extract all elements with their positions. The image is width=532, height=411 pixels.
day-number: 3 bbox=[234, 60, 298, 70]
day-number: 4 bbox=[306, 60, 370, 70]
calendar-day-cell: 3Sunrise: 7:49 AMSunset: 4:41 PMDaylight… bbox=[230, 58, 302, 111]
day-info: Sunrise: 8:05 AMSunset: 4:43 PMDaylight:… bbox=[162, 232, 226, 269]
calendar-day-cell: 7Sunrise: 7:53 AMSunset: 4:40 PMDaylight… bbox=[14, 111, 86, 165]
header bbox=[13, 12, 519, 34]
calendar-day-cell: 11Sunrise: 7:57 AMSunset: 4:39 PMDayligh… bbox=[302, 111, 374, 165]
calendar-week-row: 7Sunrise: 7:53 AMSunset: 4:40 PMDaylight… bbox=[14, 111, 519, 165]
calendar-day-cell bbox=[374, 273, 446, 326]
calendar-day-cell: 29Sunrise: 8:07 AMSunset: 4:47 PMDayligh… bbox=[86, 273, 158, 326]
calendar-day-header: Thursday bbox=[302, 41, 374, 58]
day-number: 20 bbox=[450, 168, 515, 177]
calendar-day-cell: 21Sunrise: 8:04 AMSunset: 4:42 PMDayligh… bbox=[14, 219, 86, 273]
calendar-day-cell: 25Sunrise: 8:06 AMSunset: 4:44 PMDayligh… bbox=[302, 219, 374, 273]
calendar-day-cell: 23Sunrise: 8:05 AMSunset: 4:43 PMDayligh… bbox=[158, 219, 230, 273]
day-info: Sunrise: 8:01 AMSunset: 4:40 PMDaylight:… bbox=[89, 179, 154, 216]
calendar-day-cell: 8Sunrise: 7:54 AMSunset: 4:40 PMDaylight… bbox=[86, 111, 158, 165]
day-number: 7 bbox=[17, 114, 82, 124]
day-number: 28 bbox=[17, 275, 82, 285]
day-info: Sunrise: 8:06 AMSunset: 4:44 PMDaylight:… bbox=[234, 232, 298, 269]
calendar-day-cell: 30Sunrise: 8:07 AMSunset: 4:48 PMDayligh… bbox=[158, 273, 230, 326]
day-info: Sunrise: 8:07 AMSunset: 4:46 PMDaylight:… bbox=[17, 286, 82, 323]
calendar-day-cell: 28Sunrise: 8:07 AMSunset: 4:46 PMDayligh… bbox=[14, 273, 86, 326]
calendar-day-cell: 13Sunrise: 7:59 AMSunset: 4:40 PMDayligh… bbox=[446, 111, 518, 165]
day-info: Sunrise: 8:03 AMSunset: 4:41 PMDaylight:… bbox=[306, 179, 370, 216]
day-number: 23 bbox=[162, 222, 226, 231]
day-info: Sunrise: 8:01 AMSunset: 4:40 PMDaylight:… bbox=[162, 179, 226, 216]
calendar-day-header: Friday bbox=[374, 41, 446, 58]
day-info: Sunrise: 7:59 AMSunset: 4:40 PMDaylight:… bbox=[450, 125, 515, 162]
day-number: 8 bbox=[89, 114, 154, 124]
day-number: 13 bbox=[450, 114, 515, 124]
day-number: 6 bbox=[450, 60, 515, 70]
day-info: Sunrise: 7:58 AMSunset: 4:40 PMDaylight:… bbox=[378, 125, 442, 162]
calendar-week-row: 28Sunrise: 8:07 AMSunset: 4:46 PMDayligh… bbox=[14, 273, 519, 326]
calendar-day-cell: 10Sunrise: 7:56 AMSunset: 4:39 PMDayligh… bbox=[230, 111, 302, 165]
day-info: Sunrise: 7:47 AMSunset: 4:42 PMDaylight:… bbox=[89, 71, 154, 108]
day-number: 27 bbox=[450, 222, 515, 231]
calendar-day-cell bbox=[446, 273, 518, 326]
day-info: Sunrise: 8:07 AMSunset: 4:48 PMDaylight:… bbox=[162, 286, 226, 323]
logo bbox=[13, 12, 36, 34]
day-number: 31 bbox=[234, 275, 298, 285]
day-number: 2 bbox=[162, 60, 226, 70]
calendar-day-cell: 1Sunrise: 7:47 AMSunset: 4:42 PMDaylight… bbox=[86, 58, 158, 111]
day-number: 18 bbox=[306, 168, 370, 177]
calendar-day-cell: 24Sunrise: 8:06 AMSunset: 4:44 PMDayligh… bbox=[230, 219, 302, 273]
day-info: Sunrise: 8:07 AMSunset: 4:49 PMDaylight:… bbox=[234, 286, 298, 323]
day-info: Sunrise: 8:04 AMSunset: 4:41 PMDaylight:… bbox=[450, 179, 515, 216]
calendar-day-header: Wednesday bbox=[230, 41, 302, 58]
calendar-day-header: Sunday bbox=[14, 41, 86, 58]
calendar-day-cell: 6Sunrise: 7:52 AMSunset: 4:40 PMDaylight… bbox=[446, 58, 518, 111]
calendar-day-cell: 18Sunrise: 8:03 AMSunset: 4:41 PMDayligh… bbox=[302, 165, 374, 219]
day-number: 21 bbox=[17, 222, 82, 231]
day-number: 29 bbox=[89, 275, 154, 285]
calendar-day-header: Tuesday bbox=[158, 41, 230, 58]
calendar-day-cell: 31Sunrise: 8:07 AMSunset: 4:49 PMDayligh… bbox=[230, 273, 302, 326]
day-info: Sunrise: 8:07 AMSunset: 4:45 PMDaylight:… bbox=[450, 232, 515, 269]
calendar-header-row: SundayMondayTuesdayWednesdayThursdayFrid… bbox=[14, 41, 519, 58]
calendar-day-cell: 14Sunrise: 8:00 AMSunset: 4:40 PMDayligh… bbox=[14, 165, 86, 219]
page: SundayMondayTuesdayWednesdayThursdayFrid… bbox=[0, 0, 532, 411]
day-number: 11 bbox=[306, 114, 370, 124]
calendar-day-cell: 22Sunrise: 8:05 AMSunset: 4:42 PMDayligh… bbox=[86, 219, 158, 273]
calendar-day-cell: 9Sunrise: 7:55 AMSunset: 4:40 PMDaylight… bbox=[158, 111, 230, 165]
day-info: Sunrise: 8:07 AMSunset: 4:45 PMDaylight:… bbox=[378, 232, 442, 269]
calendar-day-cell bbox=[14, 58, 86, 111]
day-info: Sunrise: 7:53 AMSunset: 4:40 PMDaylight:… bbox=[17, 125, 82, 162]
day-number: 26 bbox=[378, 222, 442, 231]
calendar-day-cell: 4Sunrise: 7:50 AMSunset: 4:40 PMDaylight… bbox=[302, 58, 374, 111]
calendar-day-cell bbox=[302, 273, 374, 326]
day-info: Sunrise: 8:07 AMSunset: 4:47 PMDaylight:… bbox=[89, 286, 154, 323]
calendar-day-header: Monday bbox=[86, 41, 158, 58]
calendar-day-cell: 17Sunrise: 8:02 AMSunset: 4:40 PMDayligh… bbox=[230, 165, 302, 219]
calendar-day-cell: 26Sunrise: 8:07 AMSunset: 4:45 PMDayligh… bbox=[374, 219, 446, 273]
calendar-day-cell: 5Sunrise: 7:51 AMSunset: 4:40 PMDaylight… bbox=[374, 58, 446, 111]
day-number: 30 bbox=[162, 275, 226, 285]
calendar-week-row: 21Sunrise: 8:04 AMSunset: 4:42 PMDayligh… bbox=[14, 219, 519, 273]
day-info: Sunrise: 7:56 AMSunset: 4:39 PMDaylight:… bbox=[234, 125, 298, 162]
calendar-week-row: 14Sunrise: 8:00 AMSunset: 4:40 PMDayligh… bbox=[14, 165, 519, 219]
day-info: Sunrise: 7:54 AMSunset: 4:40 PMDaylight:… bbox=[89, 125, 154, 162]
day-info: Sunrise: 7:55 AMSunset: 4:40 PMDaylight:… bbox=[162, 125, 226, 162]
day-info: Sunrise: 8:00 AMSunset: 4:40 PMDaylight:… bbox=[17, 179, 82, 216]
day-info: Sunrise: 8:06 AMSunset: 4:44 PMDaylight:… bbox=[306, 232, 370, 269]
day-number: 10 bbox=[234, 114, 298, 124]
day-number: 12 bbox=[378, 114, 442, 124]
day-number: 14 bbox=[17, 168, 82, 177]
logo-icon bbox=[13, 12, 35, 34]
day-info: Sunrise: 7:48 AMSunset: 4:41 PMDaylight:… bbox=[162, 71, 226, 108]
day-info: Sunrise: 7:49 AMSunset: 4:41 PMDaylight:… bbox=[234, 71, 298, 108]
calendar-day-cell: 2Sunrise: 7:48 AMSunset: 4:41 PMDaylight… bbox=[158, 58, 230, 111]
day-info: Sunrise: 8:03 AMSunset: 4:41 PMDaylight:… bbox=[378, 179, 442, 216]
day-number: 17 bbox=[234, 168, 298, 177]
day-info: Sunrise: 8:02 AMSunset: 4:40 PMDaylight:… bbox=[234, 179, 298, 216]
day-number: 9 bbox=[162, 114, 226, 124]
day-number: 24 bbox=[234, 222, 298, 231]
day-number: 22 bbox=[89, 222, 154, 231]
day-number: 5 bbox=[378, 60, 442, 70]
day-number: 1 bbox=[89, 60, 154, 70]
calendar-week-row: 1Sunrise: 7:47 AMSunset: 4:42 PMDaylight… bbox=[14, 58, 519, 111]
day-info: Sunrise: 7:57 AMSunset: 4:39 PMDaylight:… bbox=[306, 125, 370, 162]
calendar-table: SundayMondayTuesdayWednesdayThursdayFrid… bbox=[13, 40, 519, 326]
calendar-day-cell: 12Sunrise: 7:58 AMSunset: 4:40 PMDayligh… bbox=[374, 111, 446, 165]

What you should do: With "week" as the string to look for, count the matching lines in the entries above and report only the number.

Problem solution: 5